One of the most clinically useful features of his model lies in its assertion of the critical role played by personal agency and accountability in the psychologically ill person's present functioning. However damaging their past experiences and however strong the influence these exert on their present functioning, to Mitchell the influence of the will always looms foremost. Mitchell's stress on the pervasiveness of agency and personal accountability in accounting for one's functioning is liberating because it suggests that psychopathology always involves the client's active and willful dedication to a relational matrix that weaves together past, present and future in a familiar way.

The "metaphor of the self as damaged," inherent to most psychoanalytic models of psychopathology, does convey a powerful experiential truth.
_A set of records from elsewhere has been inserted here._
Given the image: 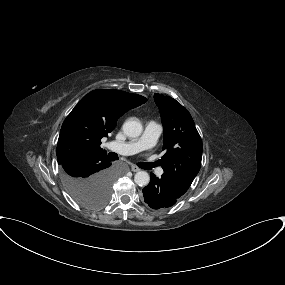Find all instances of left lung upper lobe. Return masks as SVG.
Instances as JSON below:
<instances>
[{
	"label": "left lung upper lobe",
	"instance_id": "1",
	"mask_svg": "<svg viewBox=\"0 0 285 285\" xmlns=\"http://www.w3.org/2000/svg\"><path fill=\"white\" fill-rule=\"evenodd\" d=\"M154 99L163 123L164 174L187 190L201 167V137L185 107L169 96L155 94Z\"/></svg>",
	"mask_w": 285,
	"mask_h": 285
}]
</instances>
However, Mitchell admonishes that the predilection to experience oneself as damaged serves to sustain the rigid self-organization, adhesive ties to others, and security-maintaining transactional patterns that play a central role in mediating our connections to others. The connections that are mediated through the metaphor of damage in Mitchell's model may be real or imagined. Yet, the sense of damage functions as the veritable centerpiece of the client's relational matrix, protected because of the role it plays in holding together a sense of connectedness to others. Eventually the analysis needs to inquire into the dynamics associated with the client's commitment to the experience of himself as damaged and of the importance of that experience in maintaining the client's relational matrix.

To Mitchell, reification of the metaphor of damage as is done in more traditional forms of psychoanalysis is misleading and overlooks the power of the metaphor in organizing the interactional field. In Mitchell's model of psychoanalysis, transference involves the client structuring the analytic situation in an effort to reach and engage the analyst with all his idiosyncrasies in the only way the client knows. For Mitchell, the client interactively encounters the analyst in all his individualized presence, rather than merely transposing onto the analyst something foreign.

The result of this more fluid notion of transference is that the analyst is constantly in the midst of the transference-countertransference integrations of the client, shaped by the client's struggling to understand and reshape them from within. Mitchell envisions the therapeutic relationship as one comprised of continual oscillation between old and new relational configurations, between the articulation of the passions and organizational structures of the client's phenomenology, and the introduction of the analyst's perspective.

Denis Cronin is a second-year clinical student.
His field placement is at University of Chicago Hospitals, Child Psychiatry.